1) The journal entry to record issuance of bonds is shown as follows:-

Journal Entries (Amounts in $)

Date Account Titles and Explanations Debit Credit
July 1, year 1 Cash 2,170,679
Discount on Bonds Payable (2,300,000-2,170,679) 129,321
Bonds Payable 2,300,000
(To record the issue of bonds payable)

2) Total no. of semiannual periods = 9 years*2 periods = 18 periods

Discount to be amortized each period = $129,321/18 periods = $7,185 (rounded off)

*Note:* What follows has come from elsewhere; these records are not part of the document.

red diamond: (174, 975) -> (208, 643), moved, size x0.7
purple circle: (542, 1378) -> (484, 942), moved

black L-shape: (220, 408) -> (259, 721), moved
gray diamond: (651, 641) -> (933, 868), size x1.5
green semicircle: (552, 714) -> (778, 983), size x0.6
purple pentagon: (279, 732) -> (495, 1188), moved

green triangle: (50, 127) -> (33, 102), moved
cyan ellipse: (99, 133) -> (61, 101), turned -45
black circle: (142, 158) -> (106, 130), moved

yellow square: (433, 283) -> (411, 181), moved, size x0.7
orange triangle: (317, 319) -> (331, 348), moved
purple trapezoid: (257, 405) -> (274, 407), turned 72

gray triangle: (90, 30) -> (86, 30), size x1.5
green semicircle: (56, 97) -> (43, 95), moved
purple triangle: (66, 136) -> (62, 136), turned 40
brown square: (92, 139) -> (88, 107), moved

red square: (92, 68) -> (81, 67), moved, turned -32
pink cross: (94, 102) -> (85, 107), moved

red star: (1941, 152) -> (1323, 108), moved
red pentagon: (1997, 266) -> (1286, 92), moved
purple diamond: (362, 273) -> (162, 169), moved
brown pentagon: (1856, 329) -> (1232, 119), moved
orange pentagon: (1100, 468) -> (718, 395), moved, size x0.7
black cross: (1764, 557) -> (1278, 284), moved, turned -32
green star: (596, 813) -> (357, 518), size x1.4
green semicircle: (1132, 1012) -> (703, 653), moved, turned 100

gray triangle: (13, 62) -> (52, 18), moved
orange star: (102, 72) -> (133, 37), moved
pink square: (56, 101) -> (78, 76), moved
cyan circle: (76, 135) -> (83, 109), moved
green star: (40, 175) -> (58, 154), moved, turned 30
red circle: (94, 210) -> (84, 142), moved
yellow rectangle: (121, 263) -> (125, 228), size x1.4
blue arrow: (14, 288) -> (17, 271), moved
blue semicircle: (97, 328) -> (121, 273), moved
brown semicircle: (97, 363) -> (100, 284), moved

Journal Entries (Amounts in $)

No Date Account Titles and Explanations Debit Credit
a) Dec 31, year 1 Interest Expense (bal fig) (230,000+7,185) 237,185
Discount on Bonds Payable 7,185
Cash ($2,300,000*10%) 230,000
(To record the interest expense on bonds)
b) Jun 30, year 2 Interest Expense (bal fig) (230,000+7,185) 237,185
Discount on Bonds Payable 7,185
Cash ($2,300,000*10%) 230,000
(To record the interest expense on bonds)

3) Total interest expense for year 1 = $237,185

4) The current price of bonds is equal to present value of all bond payments during the bond life discounted at market rate of interest. Therefore the bond proceeds will always be less than the face amount of the bonds when the contract rate is less than the market rate of interest.